09400c6b-5e42-499d-964a-1e9fe9673e51  order_product        bpmn/tutorial/top_level.bpmn
9da66c67-863f-4b88-96f0-76e76febccd0  order_product        bpmn/tutorial/gateway_types.bpmn
e0d11baa-c5c8-43bd-bf07-fe4dece39a07  order_product        bpmn/tutorial/task_types.bpmn
f679a7ca-298a-4bff-8b2f-6101948715a9  order_product        bpmn/tutorial/top_level_script.bpmn

Model Diffs

First we’ll compare task_types.bpmn and gateway_types.bpmn. The first diagram is very basic, containing only one of each task type; the second diagram introduces gateways. Therefore the inputs and outputs of several tasks have changed and a number of new tasks were added.

Those diagrams don’t have dependencies, but top_level.bpmn and top_level_script.bpmn do have dependencies (call_activity.bpmn and call_activity_script.bpmn). See Making Custom Classes and Functions Available for a description of the changes. Adding the -d will include any dependencies in the diff output.

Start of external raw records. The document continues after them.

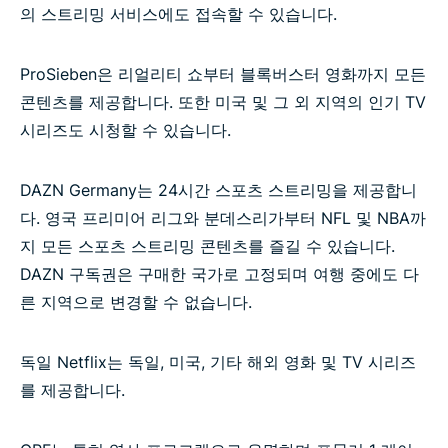
의 스트리밍 서비스에도 접속할 수 있습니다.
ProSieben은 리얼리티 쇼부터 블록버스터 영화까지 모든
콘텐츠를 제공합니다. 또한 미국 및 그 외 지역의 인기 TV
시리즈도 시청할 수 있습니다.
DAZN Germany는 24시간 스포츠 스트리밍을 제공합니
다. 영국 프리미어 리그와 분데스리가부터 NFL 및 NBA까
지 모든 스포츠 스트리밍 콘텐츠를 즐길 수 있습니다.
DAZN 구독권은 구매한 국가로 고정되며 여행 중에도 다
른 지역으로 변경할 수 없습니다.
독일 Netflix는 독일, 미국, 기타 해외 영화 및 TV 시리즈
를 제공합니다.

./runner.py -e spiff_example.spiff.diffs diff_spec -d
    -o 09400c6b-5e42-499d-964a-1e9fe9673e51 \
    -n f679a7ca-298a-4bff-8b2f-6101948715a9

We pass the spec ids into our engine, which deserializes the specs and creates a SpecDiff to return (see engine/engine.py.

def diff_spec(self, original_id, new_id):
    original, _ = self.serializer.get_workflow_spec(original_id, include_dependencies=False)
    new, _ = self.serializer.get_workflow_spec(new_id, include_dependencies=False)
    return SpecDiff(self.serializer.registry, original, new)

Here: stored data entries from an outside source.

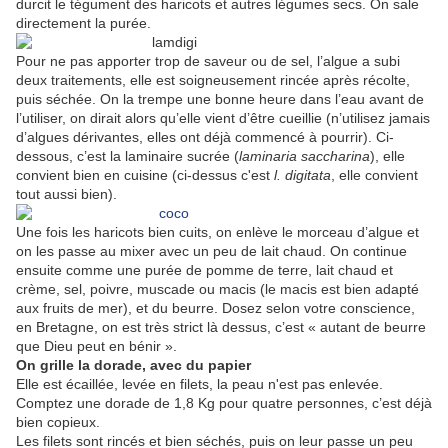
durcit le tégument des haricots et autres légumes secs. On sale
directement la purée.
Pour ne pas apporter trop de saveur ou de sel, l’algue a subi
deux traitements, elle est soigneusement rincée après récolte,
puis séchée. On la trempe une bonne heure dans l’eau avant de
l’utiliser, on dirait alors qu’elle vient d’être cueillie (n’utilisez jamais
d’algues dérivantes, elles ont déjà commencé à pourrir). Ci-
dessous, c’est la laminaire sucrée (
laminaria saccharina
), elle
convient bien en cuisine (ci-dessus c'est
l. digitata
, elle convient
tout aussi bien).
Une fois les haricots bien cuits, on enlève le morceau d’algue et
on les passe au mixer avec un peu de lait chaud. On continue
ensuite comme une purée de pomme de terre, lait chaud et
crème, sel, poivre, muscade ou macis (le macis est bien adapté
aux fruits de mer), et du beurre. Dosez selon votre conscience,
en Bretagne, on est très strict là dessus, c’est « autant de beurre
que Dieu peut en bénir ».
On grille la dorade, avec du papier
Elle est écaillée, levée en filets, la peau n'est pas enlevée.
Comptez une dorade de 1,8 Kg pour quatre personnes, c’est déjà
bien copieux.
Les filets sont rincés et bien séchés, puis on leur passe un peu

def diff_dependencies(self, original_id, new_id):
    _, original = self.serializer.get_workflow_spec(original_id, include_dependencies=True)
    _, new = self.serializer.get_workflow_spec(new_id, include_dependencies=True)
    return diff_dependencies(self.serializer.registry, original, new)

The SpecDiff object provides

  • a list of task specs that have been added in the new version

  • a mapping of original task spec to a summary of changes in the new version

  • an alignment of task spec from the original workflow to the task spec in the new version

The code for displaying the output of a single spec diff is in cli/diff_result.py. I will not go into detail about how it works here since the bulk of it is just formatting.

The libary also has a helper function diff_dependencies, which takes two dictionaries of subworkflow specs (the output of get_subprocess_specs method of the parser can also be used directly here). This method returns a mapping of name -> SpecDiff for each dependent workflow that could be matched by name and a list of the names of specs in the new version that did not exist in the old.

Instance Diffs

Suppose we save one instance of our simplest model without completing any tasks and another instance where we proceed until our order is displayed before saving. We can list our instances with this command:

./runner.py -e spiff_example.spiff.diffs list_instances

4af0e043-6fd6-448d-85eb-d4e86067433e  order_product        2024-07-02 17:46:57 2024-07-02 17:47:00
af180ef6-0437-41fe-b745-8ec4084f3c57  order_product        2024-07-02 17:47:05 2024-07-02 17:47:30

If we diff each of these instances against the version in which we’ve added gateways, we’ll see a list of tasks whose specs have changed and their states.

./runner.py -e spiff_example.spiff.diffs diff_workflow \
    -s 9da66c67-863f-4b88-96f0-76e76febccd0 \
    -w 4af0e043-6fd6-448d-85eb-d4e86067433e

We’ll pass these IDs to our engine, which will return a WorkflowDiff of the top level workflow and a dictionary of subprocess id -> WorkflowDiff for any existing subprocesses.

def diff_workflow(self, wf_id, spec_id):
    wf = self.serializer.get_workflow(wf_id)
    spec, deps = self.serializer.get_workflow_spec(spec_id)
    return diff_workflow(self.serializer.registry, wf, spec, deps)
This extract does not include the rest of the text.